In its exploration of male body image in the gay community, Full Disclosure’s Body Talk is a valuable addition to the VAULT Festival’s admirable commitment to LGBTQ+ storytelling.
“There’s only one thing worse than being skinny on the gay scene – being fat”
LGBTQ+ champions Full Disclosure Theatre took on open marriages to tremendous effect with Open at last year’s VAULT Festival, so my eyes were naturally drawn to their entry into this year’s event. David Hendon’s Body Talk takes a look at the thorny issue of male body image in the gay community, asking what happens when you think you’re too skinny, or too fat, or even too hashtag instagay perfect to fit in.
We meet three men, all approaching a significant birthday and all unhappy with some aspect of their appearance, to the point where patterns of self-destructive behaviour are ruling their lives.

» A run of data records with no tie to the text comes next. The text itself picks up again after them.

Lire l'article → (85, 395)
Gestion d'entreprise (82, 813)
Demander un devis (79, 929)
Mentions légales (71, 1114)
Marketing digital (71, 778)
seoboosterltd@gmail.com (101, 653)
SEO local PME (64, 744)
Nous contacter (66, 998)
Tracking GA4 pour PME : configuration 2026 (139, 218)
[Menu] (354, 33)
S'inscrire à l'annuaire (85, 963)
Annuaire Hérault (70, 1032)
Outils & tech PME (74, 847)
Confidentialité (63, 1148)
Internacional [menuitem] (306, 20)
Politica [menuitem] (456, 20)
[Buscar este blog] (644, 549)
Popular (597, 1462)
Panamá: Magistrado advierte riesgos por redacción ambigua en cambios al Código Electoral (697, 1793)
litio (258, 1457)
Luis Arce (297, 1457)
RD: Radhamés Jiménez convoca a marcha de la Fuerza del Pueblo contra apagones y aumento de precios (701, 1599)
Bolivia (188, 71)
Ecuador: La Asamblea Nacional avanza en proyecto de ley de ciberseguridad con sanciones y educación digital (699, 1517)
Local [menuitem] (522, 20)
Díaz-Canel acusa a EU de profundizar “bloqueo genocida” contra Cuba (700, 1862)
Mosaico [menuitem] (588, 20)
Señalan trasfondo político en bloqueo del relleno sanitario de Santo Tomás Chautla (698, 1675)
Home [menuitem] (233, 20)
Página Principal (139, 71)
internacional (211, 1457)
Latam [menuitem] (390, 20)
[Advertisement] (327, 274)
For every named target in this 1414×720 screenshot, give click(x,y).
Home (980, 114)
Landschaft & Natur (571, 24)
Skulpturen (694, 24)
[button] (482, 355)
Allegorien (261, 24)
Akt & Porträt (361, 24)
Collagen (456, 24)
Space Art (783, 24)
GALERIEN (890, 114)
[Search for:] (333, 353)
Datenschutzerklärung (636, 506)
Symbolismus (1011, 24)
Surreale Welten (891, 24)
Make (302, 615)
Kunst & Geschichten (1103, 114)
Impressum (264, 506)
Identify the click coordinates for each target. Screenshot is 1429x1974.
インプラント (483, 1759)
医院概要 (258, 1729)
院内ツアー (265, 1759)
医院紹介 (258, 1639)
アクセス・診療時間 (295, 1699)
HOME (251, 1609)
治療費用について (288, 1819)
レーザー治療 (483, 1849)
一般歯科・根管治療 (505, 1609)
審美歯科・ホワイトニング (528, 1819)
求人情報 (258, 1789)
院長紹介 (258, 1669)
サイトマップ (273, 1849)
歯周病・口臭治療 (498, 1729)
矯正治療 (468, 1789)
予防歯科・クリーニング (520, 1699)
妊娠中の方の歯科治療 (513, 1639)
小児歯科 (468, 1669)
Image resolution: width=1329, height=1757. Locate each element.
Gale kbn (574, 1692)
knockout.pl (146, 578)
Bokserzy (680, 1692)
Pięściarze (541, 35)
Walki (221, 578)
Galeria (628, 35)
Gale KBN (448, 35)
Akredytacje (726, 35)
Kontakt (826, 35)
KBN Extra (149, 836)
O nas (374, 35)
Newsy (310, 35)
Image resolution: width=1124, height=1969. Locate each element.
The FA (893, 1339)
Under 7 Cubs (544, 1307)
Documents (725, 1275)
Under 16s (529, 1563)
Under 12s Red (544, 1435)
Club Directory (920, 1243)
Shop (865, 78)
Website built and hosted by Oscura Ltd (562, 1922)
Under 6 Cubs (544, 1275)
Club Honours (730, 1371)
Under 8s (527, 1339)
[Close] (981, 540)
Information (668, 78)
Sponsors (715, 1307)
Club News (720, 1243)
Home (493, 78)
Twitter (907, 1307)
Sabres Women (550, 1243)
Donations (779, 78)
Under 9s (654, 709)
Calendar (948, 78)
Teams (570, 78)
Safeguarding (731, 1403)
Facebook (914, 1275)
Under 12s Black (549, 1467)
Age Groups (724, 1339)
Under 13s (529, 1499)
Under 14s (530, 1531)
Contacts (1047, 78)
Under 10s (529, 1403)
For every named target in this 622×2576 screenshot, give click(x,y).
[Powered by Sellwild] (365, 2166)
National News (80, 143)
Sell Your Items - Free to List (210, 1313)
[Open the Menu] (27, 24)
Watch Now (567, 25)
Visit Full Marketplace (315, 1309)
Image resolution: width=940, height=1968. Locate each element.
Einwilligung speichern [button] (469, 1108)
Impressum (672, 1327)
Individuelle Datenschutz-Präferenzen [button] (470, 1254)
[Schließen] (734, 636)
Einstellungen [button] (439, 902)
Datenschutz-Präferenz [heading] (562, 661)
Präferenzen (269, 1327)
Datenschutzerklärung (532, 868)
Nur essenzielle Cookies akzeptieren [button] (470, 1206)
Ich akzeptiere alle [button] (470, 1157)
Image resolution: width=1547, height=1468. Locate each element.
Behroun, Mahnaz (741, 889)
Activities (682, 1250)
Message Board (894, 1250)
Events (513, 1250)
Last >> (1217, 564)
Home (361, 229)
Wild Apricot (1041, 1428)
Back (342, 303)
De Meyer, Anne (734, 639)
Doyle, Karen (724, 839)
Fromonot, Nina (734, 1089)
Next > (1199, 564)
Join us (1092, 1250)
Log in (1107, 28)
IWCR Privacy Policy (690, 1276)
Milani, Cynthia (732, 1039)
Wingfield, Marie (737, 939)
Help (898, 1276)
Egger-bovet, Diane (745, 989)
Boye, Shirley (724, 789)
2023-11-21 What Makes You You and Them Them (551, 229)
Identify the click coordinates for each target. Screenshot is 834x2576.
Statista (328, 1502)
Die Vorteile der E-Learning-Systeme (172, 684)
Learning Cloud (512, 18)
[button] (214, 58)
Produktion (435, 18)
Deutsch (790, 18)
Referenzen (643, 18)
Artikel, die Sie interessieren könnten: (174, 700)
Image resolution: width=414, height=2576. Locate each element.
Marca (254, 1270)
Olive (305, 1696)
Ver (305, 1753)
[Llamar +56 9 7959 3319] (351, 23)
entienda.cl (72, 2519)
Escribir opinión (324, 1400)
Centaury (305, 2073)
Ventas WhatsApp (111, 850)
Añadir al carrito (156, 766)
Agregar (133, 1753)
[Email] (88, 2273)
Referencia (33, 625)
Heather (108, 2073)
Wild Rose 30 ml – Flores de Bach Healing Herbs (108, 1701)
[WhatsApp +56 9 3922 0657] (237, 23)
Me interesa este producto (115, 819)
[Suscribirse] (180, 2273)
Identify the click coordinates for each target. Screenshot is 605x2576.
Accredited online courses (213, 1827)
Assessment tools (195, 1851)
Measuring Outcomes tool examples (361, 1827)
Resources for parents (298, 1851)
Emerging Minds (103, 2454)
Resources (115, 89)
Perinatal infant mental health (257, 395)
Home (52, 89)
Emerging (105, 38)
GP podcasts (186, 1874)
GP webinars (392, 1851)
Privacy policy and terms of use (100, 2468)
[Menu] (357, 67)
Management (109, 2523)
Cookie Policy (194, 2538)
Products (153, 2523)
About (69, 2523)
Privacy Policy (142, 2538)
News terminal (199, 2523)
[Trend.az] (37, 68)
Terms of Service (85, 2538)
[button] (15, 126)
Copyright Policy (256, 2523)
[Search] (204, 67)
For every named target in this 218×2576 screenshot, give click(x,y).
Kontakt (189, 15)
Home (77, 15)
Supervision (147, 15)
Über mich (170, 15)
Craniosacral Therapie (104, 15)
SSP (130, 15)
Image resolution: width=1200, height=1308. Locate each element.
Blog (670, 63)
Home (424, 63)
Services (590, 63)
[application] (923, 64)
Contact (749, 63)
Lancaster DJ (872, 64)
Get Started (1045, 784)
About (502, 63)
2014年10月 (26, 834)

Carl is a thin guy who is about to turn 21 but can’t stop purging; Cameron and his abs have hit half a million followers on Instagram but on the cusp of 30, he’s not sure how far to go to maintain interest; and Phil is approaching 40 by staring down the end of several bottles of wine a night and bemoaning an expanding waistline.
The first part of Chris Davis and Sam Luffman’s production is the strongest, as intertwined monologues delve into the mindset of each man, biographical detail bleeding into psychological insight, exploring how the challenges of growing up gay can shape so much of later life. Dominic Jones’ Carl, Taofique Folarin’s Cameron and Mark Philip Compton’s Phil all shine here, whether telling their own story or playing supporting roles in each other’s with wry humour.
As connections build up between the trio, the shift into straight drama is well executed, as we see those behaviours previously referred to in a real-life context. And the pursuit of the constantly unattainable is one with powerful resonance – chasing that hot guy or losing that last bit of body fat and not giving a fuck how you get there, there’s always going to be one more thing that means satisfaction proves elusive, especially in a community as notoriously harsh as (some of) the gays.
For me, I could have done without the final flourish. I can see the temptation in bringing all three stories full circle but I also feel like there’s something braver in accepting the messier state of affairs from five minutes before the end, in fully acknowledging the complexity of emotional wellbeing for any and everyone. But who am I to deny anyone their happy ending just because I got the Roland from Grange Hill reference all too easily. A valuable addition to the VAULT’s admirable commitment to LGBTQ+ storytelling.